ある日、教務支庁でお会いしたN先生に状況を打ち明けた。先生は「それは結構だね」とおっしゃった。私は聞き違えられたのかと思い、再び説明した。すると「だから、結構なんだよ」と。
聞くところによると、先生の奥さまはかねて体が弱く、やっとの思いで子供が授かった際に、あえて出産予定月に、先生は「おやさとふしん青年会ひのきしん隊」に入隊されたという。
そんなとき、そばに居なくて大丈夫だったのかと尋ねると、「男親なんて出産のとき何もできないだろう。やっと授かった大事な子供だよ。おぢばに精いっぱい伏せ込んで、無事に生まれるよう親神様・教祖にお守りいただくのが私の役目だと思ったんだよ」と。そして「君も、それだけ大事なときだからこそ、教祖のお供をして毎日にをいがけに歩かせていただき、神様の御用に一生懸命励むのは、実に結構なことなんだ。きっと親神様・教祖に守っていただける。なんの心配もいらないよ」と、お諭しくださった。

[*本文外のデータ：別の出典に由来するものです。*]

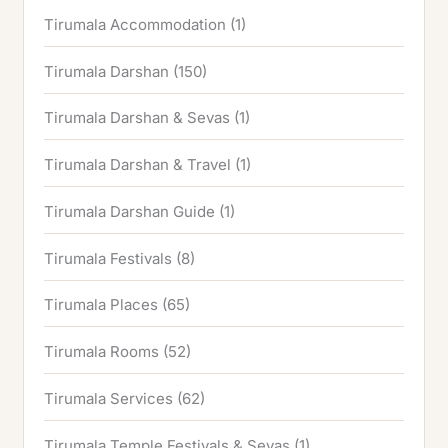
Tirumala Accommodation
(1)
Tirumala Darshan
(150)
Tirumala Darshan & Sevas
(1)
Tirumala Darshan & Travel
(1)
Tirumala Darshan Guide
(1)
Tirumala Festivals
(8)
Tirumala Places
(65)
Tirumala Rooms
(52)
Tirumala Services
(62)
Tirumala Temple Festivals & Sevas
(1)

お話に感銘を受けるとともに、胸の内のモヤモヤが、すうっと消えていった。それからは一片の迷いもなく神様にもたれ、時を忘れて毎日にをいがけ・おたすけに奔走した。
半年後、ありがたいことに、次男は心配された症状もなく無事に誕生した。そして、奇しくも北海道の大学へ進学し、この春、卒業させていただいた。
あれから23年。私の心を支えてくれたN先生の言葉はもとより、次男の誕生に際して頂戴したご守護は、いまも私たち夫婦の信仰の核の一つになっている。